Poco meno due anni fa intervistammo Liryc Dela Cruz, artista originario delle Filippine di stanza a Roma, per “Il Mio Filippino: For Those Who Care To See”: un progetto che partiva dai corpi dei lavoratori filippini nelle case come collaboratori domestici, indagando, attraverso la coreografia, temi quali l’addomesticamento corporale, i rapporti di colonizzazione, l’alienazione (fisica e non) derivante dalla ripetitività del lavoro.

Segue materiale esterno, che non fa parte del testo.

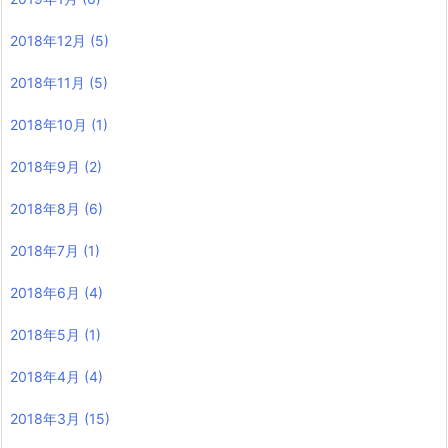
2018年12月
(5)
2018年11月
(5)
2018年10月
(1)
2018年9月
(2)
2018年8月
(6)
2018年7月
(1)
2018年6月
(4)
2018年5月
(1)
2018年4月
(4)
2018年3月
(15)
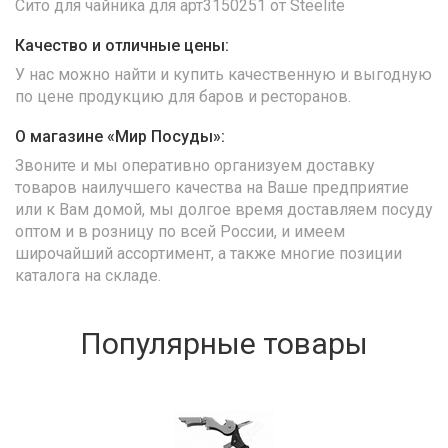
Сито для чайника для арт3150251 от Steelite
Качество и отличные цены:
У нас можно найти и купить качественную и выгодную
по цене продукцию для баров и ресторанов.
О магазине «Мир Посуды»:
Звоните и мы оперативно организуем доставку
товаров наилучшего качества на Ваше предприятие
или к Вам домой, мы долгое время доставляем посуду
оптом и в розницу по всей России, и имеем
широчайший ассортимент, а также многие позиции
каталога на складе.
Популярные товары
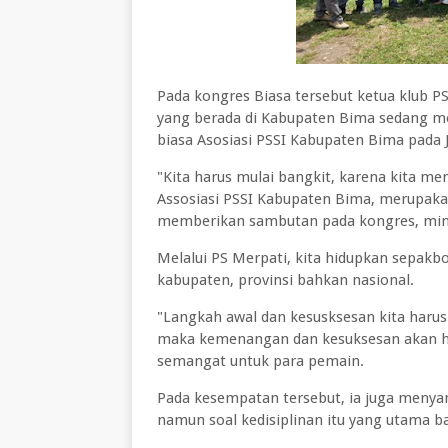
Pada kongres Biasa tersebut ketua klub P
yang berada di Kabupaten Bima sedang m
biasa Asosiasi PSSI Kabupaten Bima pada J
"Kita harus mulai bangkit, karena kita memi
Assosiasi PSSI Kabupaten Bima, merupakan
memberikan sambutan pada kongres, ming
Melalui PS Merpati, kita hidupkan sepakb
kabupaten, provinsi bahkan nasional.
"Langkah awal dan kesusksesan kita harus d
maka kemenangan dan kesuksesan akan had
semangat untuk para pemain.
Pada kesempatan tersebut, ia juga menyamp
namun soal kedisiplinan itu yang utama ba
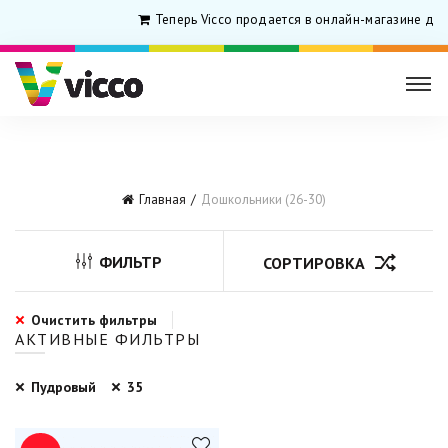
Теперь Vicco продается в онлайн-магазине для
Главная
Дошкольники (26-30)
ФИЛЬТР
СОРТИРОВКА
Очистить фильтры
АКТИВНЫЕ ФИЛЬТРЫ
Пудровый
35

Lungo questo solco, tracciato anche negli spazi del Mattatoio, è cresciuto un lavoro cinematografico – prodotto da pelircula e co-prodotto da Ozono, Reckless Natarjan Pictures e Il Mio Filippino Collective – che debutterà in competizione alla settantacinquesima edizione della Berlinale. „Come la notte“, questo è il titolo, racconta la storia di tre fratelli filippini, tutti lavoratori domestici in Italia, che, dopo anni di separazione, si riuniscono nella villa ereditata dalla sorella maggiore Lilia. Man mano che la notte si fa più profonda, la riunione risveglia vecchi ricordi e rancori mai espressi: cicatrici incise sui corpi e negli animi dalla dal lavoro, dallo sradicamento, dall’emigrazione, dall’eredità di secoli di oppressione coloniale. Abbiamo raccolto qui considerazioni e pensieri di Liryc su questa sua nuova opera:
„Questo film è un’esplorazione profondamente personale dell’eredità silenziosa e corrosiva che il colonialismo ha lasciato nella psiche filippina, del suo potere insidioso di fratturare non solo le nazioni, ma anche le famiglie e gli individui. La villa dove i fratelli si riuniscono è un’estensione simbolica della loro prigionia in un mondo estraneo che ha imposto la sua architettura sulle loro vite. Le distanze tra di loro non sono solo fisiche, sono gli echi di una storia non detta che li tormenta. Le cicatrici della migrazione, del servire sempre in casa altrui, rivelano un senso di appartenenza fratturato, dove la cura è contaminata dal risentimento e l’amore è inseparabile dall’amarezza.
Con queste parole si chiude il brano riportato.